Only the lines from the one containing "cuando mejore. Y" to the end of the records should be given again, word for word and in full.
:: RECORDS PROVIDED ::
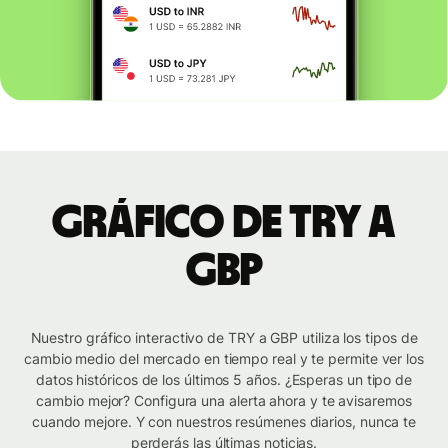
Gráfico de TRY a
GBP
Nuestro gráfico interactivo de TRY a GBP utiliza los tipos de
cambio medio del mercado en tiempo real y te permite ver los
datos históricos de los últimos 5 años. ¿Esperas un tipo de
cambio mejor? Configura una alerta ahora y te avisaremos
cuando mejore. Y con nuestros resúmenes diarios, nunca te
perderás las últimas noticias.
:::
TASK RESPONSE:
cuando mejore. Y con nuestros resúmenes diarios, nunca te
perderás las últimas noticias.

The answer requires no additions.